Quem ocupa o cargo se torna representante do presidente da República junto aos demais senadores. É responsável por fazer acordos em nome do Planalto durante negociações de projetos em votação, por exemplo.
"Designei a senadora Teresa Leitão (PT-PE) para assumir a liderança do governo no Senado com a missão de articular o debate e a aprovação de projetos de interesse da população brasileira que estão em tramitação, como o fim da escala 6 por 1 e a PEC da Segurança, entre outros", anunciou Lula em seu perfil no X, antigo Twitter.
Um dos aliados mais próximos de Lula, Jaques Wagner deixou a liderança do governo na quarta-feira (24) depois de uma conversa com o presidente. Ele resistia à hipótese de se afastar. Lula queria que o aliado deixasse o cargo para evitar que sua campanha de reeleição como presidente fosse contaminada pelo escândalo do Banco Master.
Aliados de Lula especulavam que o presidente poderia indicar o senador e ex-ministro Camilo Santana (PT-CE) para o cargo. O motivo seria a relação de proximidade que os dois criaram ao longo do atual governo. Camilo, porém, está escalado pelo petista para impulsionar sua aliança no Ceará.
O senador Otto Alencar (PSD-BA) também teve o nome citado nos bastidores. Aliado tanto de Lula quanto de Wagner, Otto é um dos senadores mais respeitados pelos colegas. Ele, porém, já ocupa um posto relevante no Legislativo, o de presidente da CCJ (Comissão de Constituição e Justiça), a principal do Senado.

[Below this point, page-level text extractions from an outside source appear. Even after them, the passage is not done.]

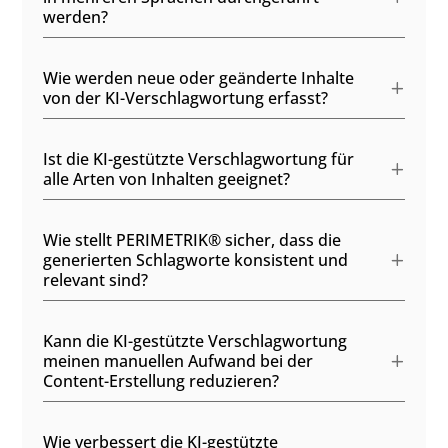
werden?
Wie werden neue oder geänderte Inhalte
von der KI-Verschlagwortung erfasst?
Ist die KI-gestützte Verschlagwortung für
alle Arten von Inhalten geeignet?
Wie stellt PERIMETRIK® sicher, dass die
generierten Schlagworte konsistent und
relevant sind?
Kann die KI-gestützte Verschlagwortung
meinen manuellen Aufwand bei der
Content-Erstellung reduzieren?
Wie verbessert die KI-gestützte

O chefe do governo sinalizou a aliados na noite de terça-feira (23) que poderia escolher Teresa Leitão para o posto. Na quarta, teve a conversa definitiva com Wagner. Na manhã desta quinta, falou com a senadora por telefone antes de anunciá-la como nova líder do governo.
A senadora, de 74 anos, foi eleita em 2022. Seu mandato vai até 2031, o que significa que ela não precisará disputar a eleição deste ano.
A fase da Operação Compliance Zero deflagrada pela PF na última semana apura suspeitas de corrupção passiva, corrupção ativa e lavagem de dinheiro. Além de Wagner, foram alvos Augusto Lima e Eduardo Sodré Martins, enteado de Wagner e secretário no governo Jerônimo Rodrigues (PT-BA). Lima foi sócio de Daniel Vorcaro, antigo dono do Banco Master e pivô do escândalo financeiro.
Os investigadores identificaram um pagamento de R$ 3,5 milhões de uma empresa ligada a Lima ao "núcleo familiar" de Wagner, o que, segundo o ministro do STF (Supremo Tribunal Federal) André Mendonça, relator do caso Master no STF, é uma das evidências de proximidade entre o parlamentar e o senador.
Wagner também teria recebido de Lima um apartamento em Salvador avaliado em R$ 2,5 milhões, além de viagens gratuitas em jatinhos ligados ao Master, e ingressos para assistir a um show de uma "cantora internacional" em Los Angeles, em 2023.
Em endereços ligados ao senador, agentes da Polícia Federal encontraram US$ 55 mil e 33 mil euros (cerca de R$ 471 mil, em valores atuais).